K-League
It has been a strange K-League season. The constant stopping and starting has robbed the competition of any momentum. A series of World Cup qualifiers in May and June necessitated a break of a month and by the time play started again in July, the Olympic torch was lit in Beijing and tools were downed once more.
Beijing 2008 will receive barely a footnote in the annals of South Korean football history. The draw, defeat and win may have been a better record than any other Asian nation managed in China, including the hosts, but it still meant that the team returned home at the end of the first round.
Coach Park Sung-hwa is escaping to study in England. The one-time Busan boss is a man with many friends in the upper echelons of the Seoul media but couldn’t escape a good deal of criticism. What made it worse, for football fans at least, was the fact that the baseball team returned across the Yellow Sea with gold and met with a heroes welcome.

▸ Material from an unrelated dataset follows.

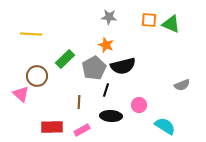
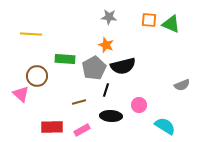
green rectangle: rotated 48 degrees clockwise
brown line: rotated 72 degrees clockwise
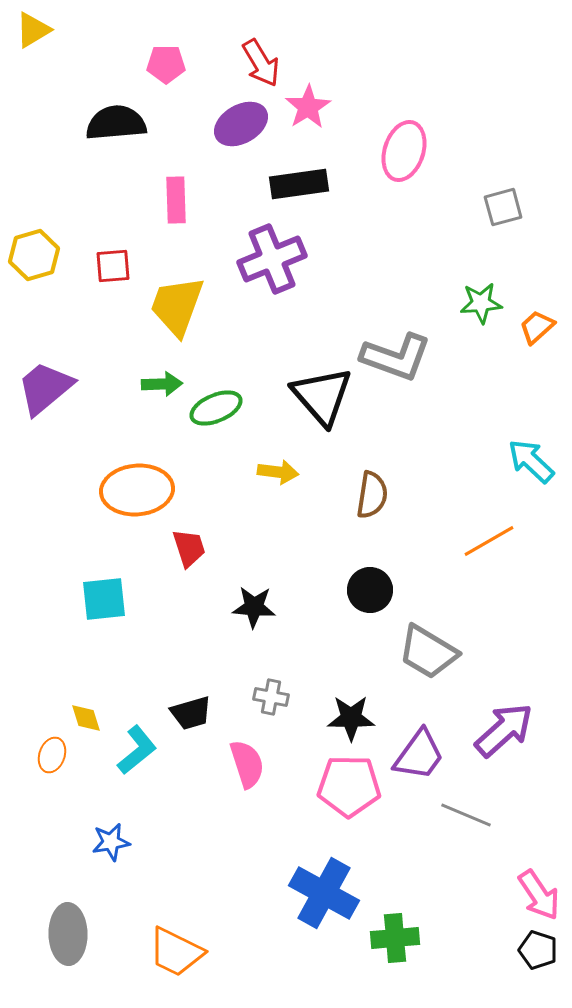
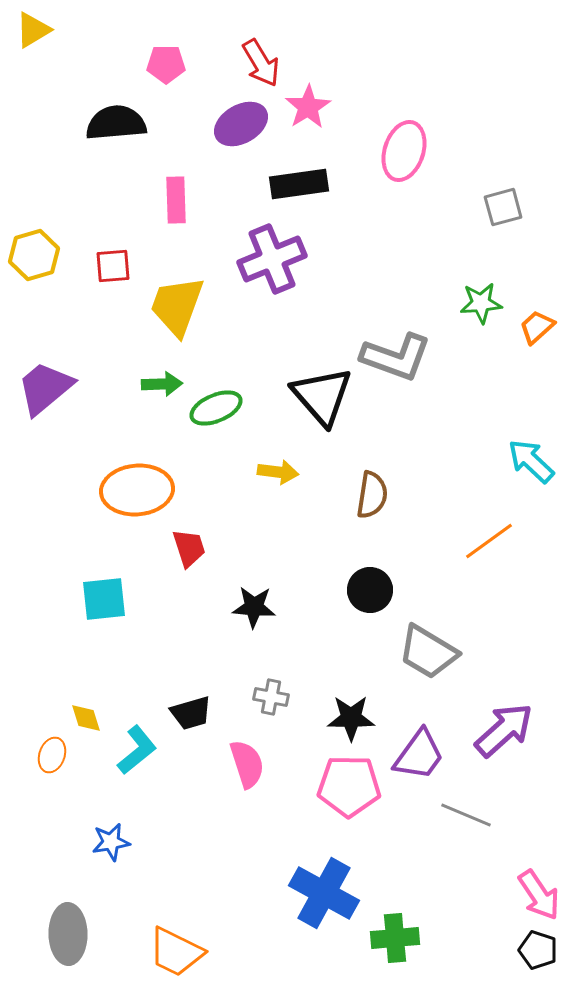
orange line at (489, 541): rotated 6 degrees counterclockwise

The 2002 World Cup gave the world the understandable, but misleading, impression that South Korea was a football mad country. It is not. Baseball is more popular. Even before the gold, television ratings are usually around 60% higher for the average baseball match and attendances tend to be higher.
Those Olympic events, coupled with the plodding performances of the senior national team, have led certain sections of the media to say that football is in crisis. Again, it is not but the K-League has some work to do to work its way to somewhere near the hearts and minds of the locals.
Not in Suwon though – the city is still a strong football bedrock in the Land of the Morning Calm. The Bluewings regularly play in front of 30,000 or more and 2008 has been a season to remember for those followers. They watched their team put together a record-breaking 11 match winning streak that sent them nine points clear at the top. If it wasn’t for the play-off system and the fact that there aren’t really bookies in Korea in the English sense, the bookies would have considered paying out.
To say it has all gone wrong is an overstatement. With three-quarters of the regular season over, Suwon are level on points at the top with Seongnam Ilwha Chunma but the aura of invincibility disappeared in July along with the monsoon weather. A 1-0 defeat at the hands of the struggling Daejeon Citizen was a surprise rather than a shock - Daejeon have a good record against the three-time champions - but what followed was a defeat at home by the same scoreline to rivals Seongnam.
Suddenly the goals from star strikers Edu, Shin Young-rok and Seo Dong-hyun dried up. Only a last-minute strike against bottom club Busan avoided a shock defeat and while Suwon are still guaranteed a play-off spot, form must improve if a fourth title is on the cards. The news that star summer signing Lee Chun-soo is injured doesn't help.
In five games, Suwon have collected just four points. Every team has a blip and as it comes after a run of 33 from 33, it is not a disaster but in the meantime, Seongnam have been on fire. The seven-time champions have won six out of their last seven.
Despite the broken rib of star striker Mota, Seongnam have barely broken their stride. Youngster Han Dong-won has chipped in with three goals in the last two games. Seongnam are looking fresh and confident while Suwon are spluttering. Worse for Suwon is the fact that bitter rivals FC Seoul are in good form and not that far behind in third.
If that doesn't get the Bluewings fired up for this weekend’s clash on the southern island of Jeju, nothing will.